**Exercise**
An exact printout of all the entries is required.
++++++++++
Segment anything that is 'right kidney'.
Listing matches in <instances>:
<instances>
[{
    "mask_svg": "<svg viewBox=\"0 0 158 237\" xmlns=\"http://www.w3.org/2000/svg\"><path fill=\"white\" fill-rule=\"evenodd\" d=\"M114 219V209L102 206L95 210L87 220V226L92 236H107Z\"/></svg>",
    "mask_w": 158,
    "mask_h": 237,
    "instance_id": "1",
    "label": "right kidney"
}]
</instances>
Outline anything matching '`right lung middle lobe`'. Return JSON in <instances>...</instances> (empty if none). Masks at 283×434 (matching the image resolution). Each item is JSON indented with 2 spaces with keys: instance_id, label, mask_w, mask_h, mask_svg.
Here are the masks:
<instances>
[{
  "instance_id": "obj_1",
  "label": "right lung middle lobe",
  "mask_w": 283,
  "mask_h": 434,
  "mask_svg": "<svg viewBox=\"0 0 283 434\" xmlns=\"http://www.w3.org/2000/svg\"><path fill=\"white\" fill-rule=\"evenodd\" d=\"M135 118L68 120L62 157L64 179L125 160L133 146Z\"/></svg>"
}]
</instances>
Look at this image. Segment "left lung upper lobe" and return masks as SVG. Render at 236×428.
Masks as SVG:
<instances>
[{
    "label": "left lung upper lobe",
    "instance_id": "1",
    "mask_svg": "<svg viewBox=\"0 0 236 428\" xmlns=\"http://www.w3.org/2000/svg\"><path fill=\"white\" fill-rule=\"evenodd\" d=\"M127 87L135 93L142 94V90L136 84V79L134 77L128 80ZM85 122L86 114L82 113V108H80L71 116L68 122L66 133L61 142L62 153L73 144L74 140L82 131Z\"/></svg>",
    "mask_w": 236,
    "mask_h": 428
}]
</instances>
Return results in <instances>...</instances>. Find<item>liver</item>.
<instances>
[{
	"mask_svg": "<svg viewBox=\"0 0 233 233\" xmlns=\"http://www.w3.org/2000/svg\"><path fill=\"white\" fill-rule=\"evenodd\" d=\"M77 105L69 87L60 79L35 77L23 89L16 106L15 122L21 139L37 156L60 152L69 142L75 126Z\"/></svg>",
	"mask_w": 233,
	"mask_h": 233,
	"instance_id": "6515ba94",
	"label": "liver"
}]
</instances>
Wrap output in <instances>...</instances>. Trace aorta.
++++++++++
**Output for this task**
Segment anything that is 'right kidney'.
Listing matches in <instances>:
<instances>
[{
    "mask_svg": "<svg viewBox=\"0 0 158 237\" xmlns=\"http://www.w3.org/2000/svg\"><path fill=\"white\" fill-rule=\"evenodd\" d=\"M114 219V209L102 206L95 210L87 220V226L92 236H107Z\"/></svg>",
    "mask_w": 158,
    "mask_h": 237,
    "instance_id": "1",
    "label": "right kidney"
}]
</instances>
Outline anything matching '`right lung middle lobe`'. Return JSON in <instances>...</instances> (empty if none). Masks at 283×434 (matching the image resolution). Each item is JSON indented with 2 spaces with keys: instance_id, label, mask_w, mask_h, mask_svg.
Here are the masks:
<instances>
[{
  "instance_id": "obj_1",
  "label": "right lung middle lobe",
  "mask_w": 283,
  "mask_h": 434,
  "mask_svg": "<svg viewBox=\"0 0 283 434\" xmlns=\"http://www.w3.org/2000/svg\"><path fill=\"white\" fill-rule=\"evenodd\" d=\"M135 118L68 120L62 157L64 179L125 160L133 146Z\"/></svg>"
}]
</instances>
Look at this image. Segment "left lung upper lobe" and return masks as SVG. Render at 236×428.
Masks as SVG:
<instances>
[{
    "label": "left lung upper lobe",
    "instance_id": "1",
    "mask_svg": "<svg viewBox=\"0 0 236 428\" xmlns=\"http://www.w3.org/2000/svg\"><path fill=\"white\" fill-rule=\"evenodd\" d=\"M127 87L135 93L142 94V90L136 84V79L134 77L128 80ZM85 122L86 114L82 113V108H80L71 116L68 122L66 133L61 142L62 153L73 144L74 140L82 131Z\"/></svg>",
    "mask_w": 236,
    "mask_h": 428
}]
</instances>
Return results in <instances>...</instances>. Find<item>liver</item>.
<instances>
[{
	"mask_svg": "<svg viewBox=\"0 0 233 233\" xmlns=\"http://www.w3.org/2000/svg\"><path fill=\"white\" fill-rule=\"evenodd\" d=\"M77 105L69 87L60 79L35 77L23 89L16 106L15 122L21 139L37 156L60 152L69 142L75 126Z\"/></svg>",
	"mask_w": 233,
	"mask_h": 233,
	"instance_id": "6515ba94",
	"label": "liver"
}]
</instances>
Wrap output in <instances>...</instances>. Trace aorta.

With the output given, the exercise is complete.